10 novidades sobre o mercado que você precisa saber

Após o impeachment, o governo brasileiro chama embaixadores na Venezuela, Equador e Bolívia.

São Paulo – Confira as principais novidades do mercados desta quinta-feira:

Temer diz que é preciso mudar CLT para garantir empregos. 
Em seu 1º pronunciamento na TV, ele também defendeu a reforma da Previdência.

Após a posse, Temer, Meirelles e Renan viajam para China para participar do G-20. 
Eles vão participar de reuniões bilaterais para tentar mostrar ao mundo que o novo governo é legítimo. 

PM usa bombas de gás para dispersar ato contra impeachment em São Paulo.
As manifestações foram marcadas por cenas de violência de ambos os lados. Houve protestos em outras cidades do país.

Governo brasileiro chama embaixadores na Venezuela, Equador e Bolívia.
Os três países, além de Cuba e Nicarágua, classificaram o impeachment como um golpe de Estado.

PSDB e DEM criticaram manutenção dos direitos políticos de Dilma.
O afastamento da pena gerou um ruído inesperado na base governista, que pode complicar, no futuro, a aprovação de projetos importantes para recuperação da economia.

Tribunal condena GP e Arbeit a pagar indenização a consumidores da Imbra, segundo o jornal Estado de S. Paulo.
Em 2010, a empresa quebrou e deixou na mão 25 mil pessoas que eram atendidas mensalmente por suas clínicas.

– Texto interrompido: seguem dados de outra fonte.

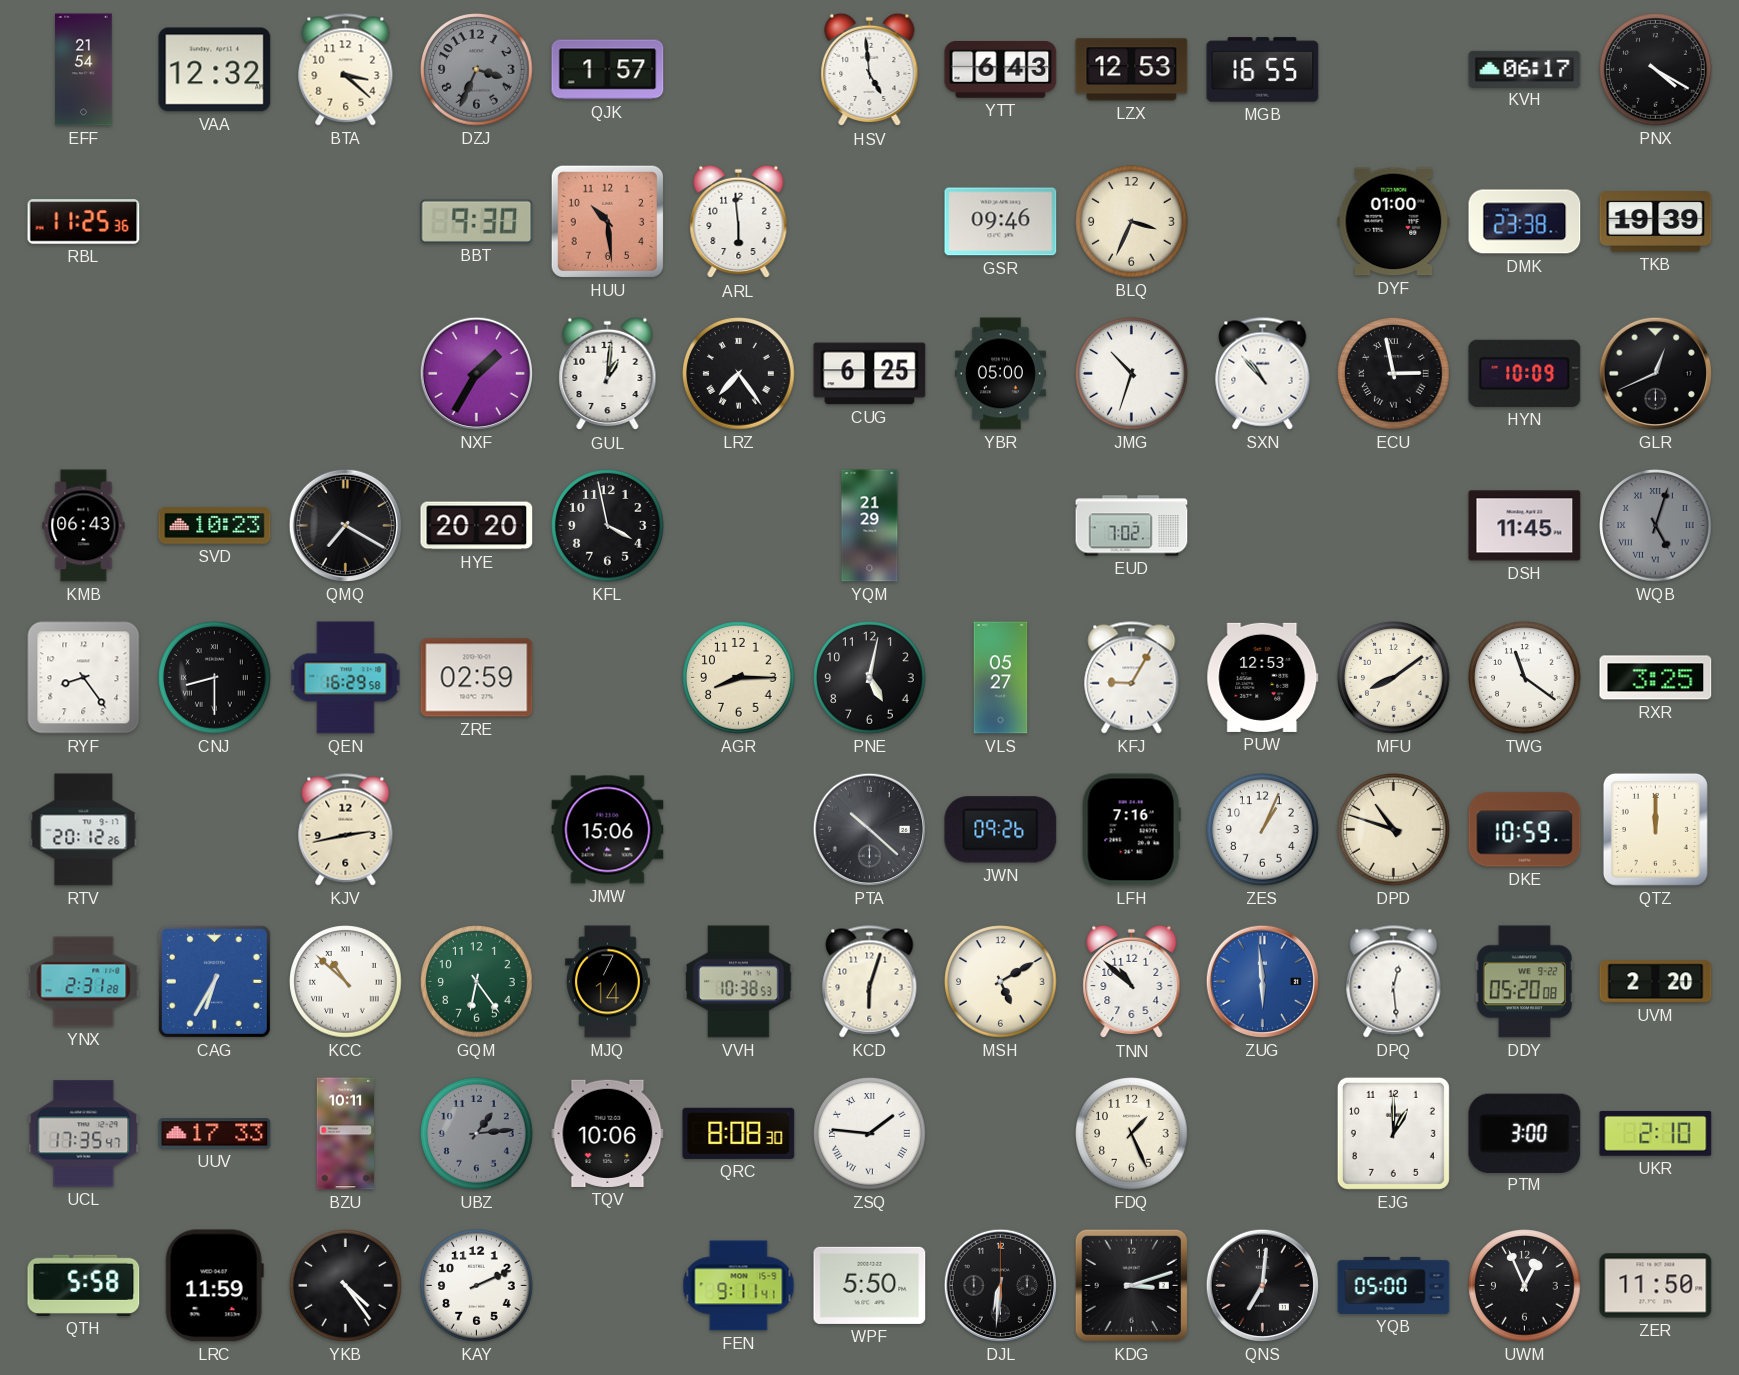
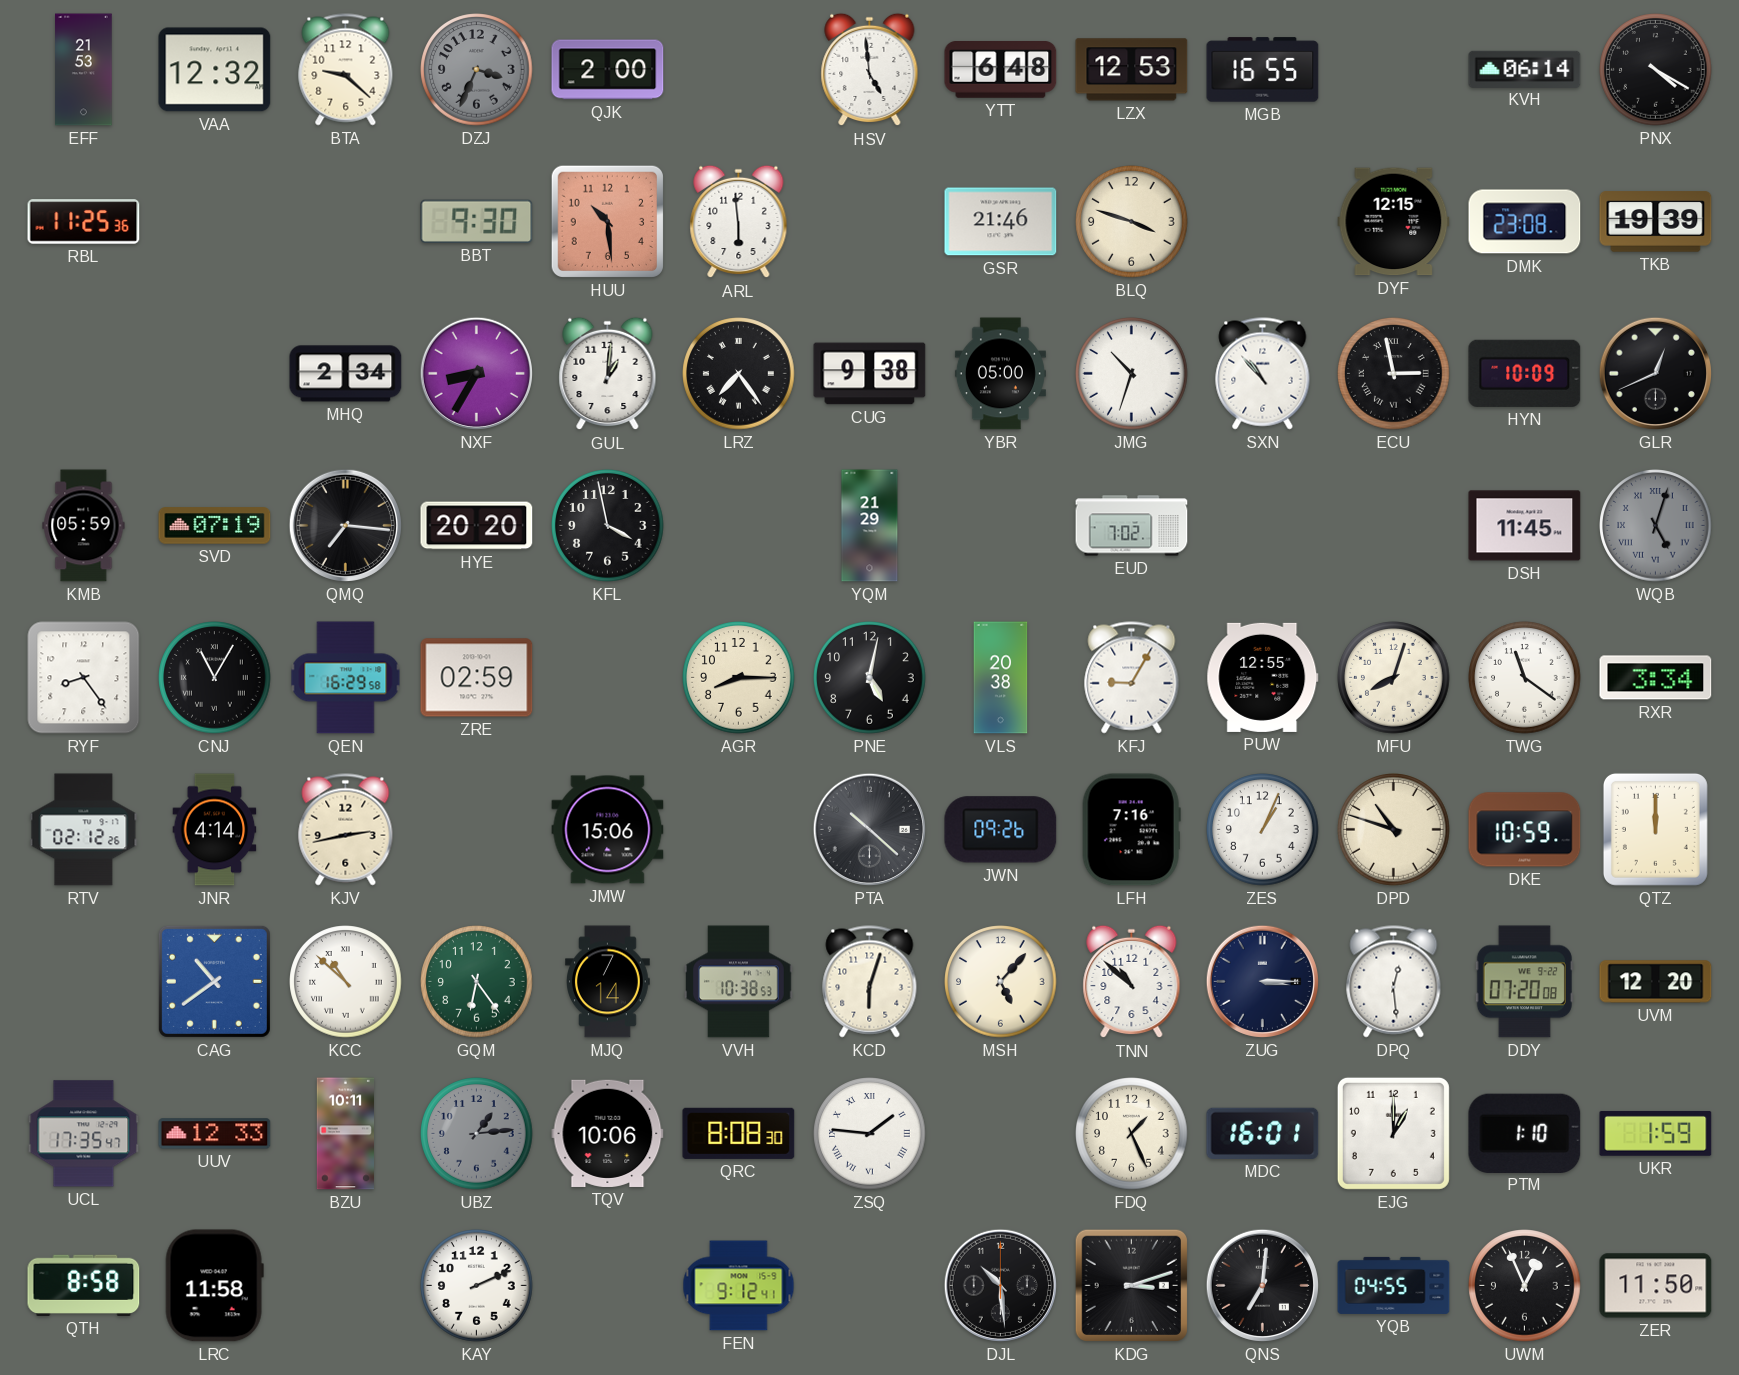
EFF: 21:54 -> 21:53
BTA: 3:22 -> 9:22
QJK: 1:57 -> 2:00
YTT: 6:43 -> 6:48
KVH: 06:17 -> 06:14
GSR: 09:46 -> 21:46
BLQ: 3:34 -> 3:48
DYF: 01:00 -> 12:15
DMK: 23:38 -> 23:08
MHQ: none -> 2:34
NXF: 1:35 -> 8:35
CUG: 6:25 -> 9:38
KMB: 06:43 -> 05:59
SVD: 10:23 -> 07:19
QMQ: 7:20 -> 7:16
CNJ: 8:30 -> 11:05
VLS: 05:27 -> 20:38
PUW: 12:53 -> 12:55
MFU: 8:09 -> 8:03
RXR: 3:25 -> 3:34
RTV: 20:12 -> 02:12
JNR: none -> 4:14
YNX: 2:31 -> none
CAG: 6:35 -> 10:39
MSH: 5:10 -> 5:07
ZUG: 5:59 -> 3:15
ZUG dial: blue -> navy
DDY: 05:20 -> 07:20
UVM: 2:20 -> 12:20
UUV: 17:33 -> 12:33
MDC: none -> 16:01
PTM: 3:00 -> 1:10
UKR: 2:10 -> 1:59
QTH: 5:58 -> 8:58
LRC: 11:59 -> 11:58
YKB: 4:24 -> none
FEN: 9:11 -> 9:12
WPF: 5:50 -> none
DJL: 6:31 -> 10:29
YQB: 05:00 -> 04:55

Não há estimativas precisas dos valores envolvidos.

Petrobras deve demitir 8 mil empregados.
De acordo com fontes da agência Estadão Conteúdo que tiveram acesso ao programa de demissão voluntário, os desligamentos acontecerão gradativamente. 

Copom mantém a taxa Selic em 14,25% pela nona vez seguida.
A avaliação é que as expectativas de inflação ainda não caíram o suficiente e que um corte pode acontecer somente em outubro.

Orçamento separa R$17 bi para reajuste de servidores em 2017.
Segundo o ministro do Planejamento, as contas asseguram recursos para o aumento do salário dos ministros do Supremo Tribunal Federal (STF). 

Donald Trump volta do México e faz um discurso inflamado. 
“Nós vamos construir um grande muro. E o México vai pagar por ela. Cem por cento. Eles ainda não sabem, mas vão ter de pagar por isso”, disse. Horas antes, o candidato republicano encontrou-se com o presidente mexicano, Enrique Peña Nieto, que foi duramente criticado por seus compatriotas.